Why court decisions alone aren't enough

Many legal AI providers focus on collecting and making as many court decisions searchable as possible. That sounds like a sensible approach, but it's only half the battle. A judgment isn't an isolated fact but part of a complex legal discourse.

Take an employment law wrongful dismissal case as an example. The relevant Federal Court of Justice ruling alone may provide insight into a specific point. But how does the literature classify this decision? Are there dissenting voices? What consequences does commentary literature draw for contract practice? Has a lower court decision implemented the Federal Court of Justice's guidelines or deviated from them? Only when all these questions can be answered does a complete picture of the legal situation emerge.

This is precisely where established legal publishers excel. Platforms like beck-online provide not just judgments but also commentaries, legislative materials, journal articles, and practice handbooks. Critical here is the ongoing editorial maintenance and linking of content by legal professionals. Only this structure allows court decisions to be understood in their doctrinal and practical context. 

 


The path to reliable Legal AI

The allure of generic language models is understandable. They're easily available, simple to use, and deliver an answer to almost any question. But they ignore the complex peculiarities of legal texts and are subject to a constant updating requirement they cannot meet without specialized maintenance.

Modern technologies like Retrieval-Augmented Generation (RAG) represent significant progress.
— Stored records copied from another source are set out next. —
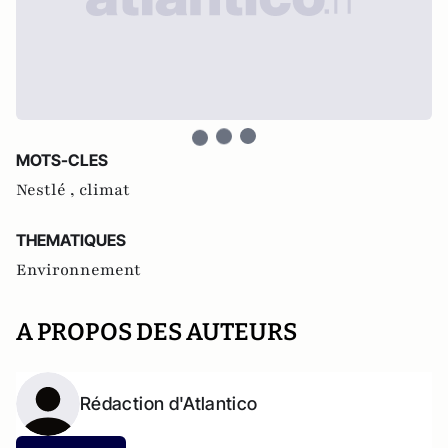
MOTS-CLES
Nestlé ,
climat
THEMATIQUES
Environnement
A PROPOS DES AUTEURS
Rédaction d'Atlantico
Instead of generating answers exclusively from a language model's training material, RAG systems retrieve relevant documents from a database and integrate them into the answer. This significantly reduces hallucinations – but only if the underlying database is high-quality, current, and comprehensive.

A RAG system that only accesses an incomplete or poorly maintained court decision database may function technically flawlessly yet deliver unusable results. Data quality determines answer quality. No matter how sophisticated, an AI algorithm cannot compensate for missing or flawed content. 



How modern Legal AI creates reliability

Good Legal AI addresses exactly this point. It combines high-quality, editorially maintained specialized content with modern AI technology, creating answers that aren't just generated but verifiable. Every statement is documented with a concrete source – a judgment, a commentary, an article. Users can immediately trace where information comes from and decide for themselves whether to trust the source.

This transparency and traceability isn't a technical feature but a basic prerequisite for using legal AI in practice. Only when attorneys, legal departments, and courts can understand the basis on which AI provides its answers can trust develop. And only with this trust does legal AI become a tool that doesn't replace legal work but provides solid support.

The lesson from the Frankfurt and Cologne cases is clear: The path from court decisions to legal certainty runs only one way: through high-quality data. Only when legal specialized content is continuously maintained, structured, and linked with AI methods like RAG does an instrument emerge that reliably supports practice. Everything else remains patchwork and puts not only clients but trust in the rule of law at stake.